20-40-60 Etiquette: Looking for an appropriate gift for a new date
QUESTION: I had my first date with a new woman on Dec. 5. We have plans to go out several more times this month. Since “tis the season,” would it be impolite of me not to get her a Christmas gift? Or, since I don’t know her very well yet, should I skip the trauma of trying to find something appropriate?
CALLIE’S ANSWER: How thoughtful of you to even think about the appropriateness of either. You could do something small: Flowers are always a perfect gift to send. Or you could gift her Champagne and say something nice about celebrating the season together. If it’s more trauma for you, skip the gift and enjoy time together.
LILLIE-BETH’S ANSWER: I think you have to go with your heart on this one. A big gift or major production for someone you’re just getting to know seems like overkill, but if you are interested in her and are planning several additional dates, it would be nice for you to put some thought into doing something for her for the holidays. A hand-picked card with a short note from you falls into this category. So does a festive evening out for dinner and looking at Christmas lights or some flowers. You’re just getting to know her so don’t stress about it or make it expensive. Just look for a meaningful way to connect or acknowledge that you’re having a nice time together.
HELEN’S ANSWER: Most women love gifts and the thoughtfulness that goes into gift giving. But, since you are just getting to know her, flowers, a bottle of her favorite wine or a holiday-decorated gift is probably the way to go. Enjoy her company during the holidays! Have fun! And Merry Christmas!
GUEST’S ANSWER: Brandon Bixler, commercial lending officer, NBC Oklahoma: The answer is found in the question. If you are planning to go out “several more times this month” and you are truly interested, then you should provide her with a Christmas gift.

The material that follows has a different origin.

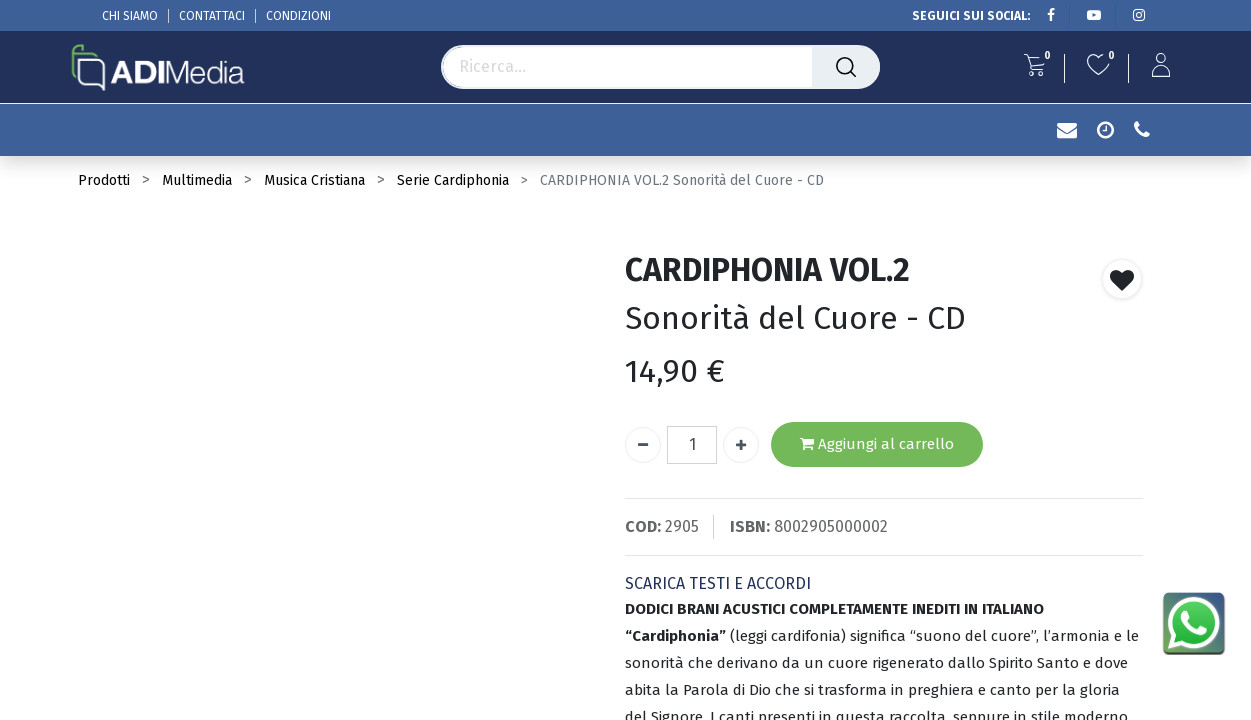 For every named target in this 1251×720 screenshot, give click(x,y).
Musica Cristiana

I would be selective with the gift and determine the message it is sending. I would stay away from any sort of big gift or jewelry — this would be too quick in the process. The perfect Christmas present would be providing a holiday date. This opportunity would show you are interested in pursuing a relationship further and allow her to see your leadership and creativity. The date should be an experience she will remember.
Some recommended ideas would include ice skating, seeing a Christmas play, looking at Christmas lights or hot chocolate and a Hallmark Christmas movie (I know they all end the same, but you are trying to win this girl).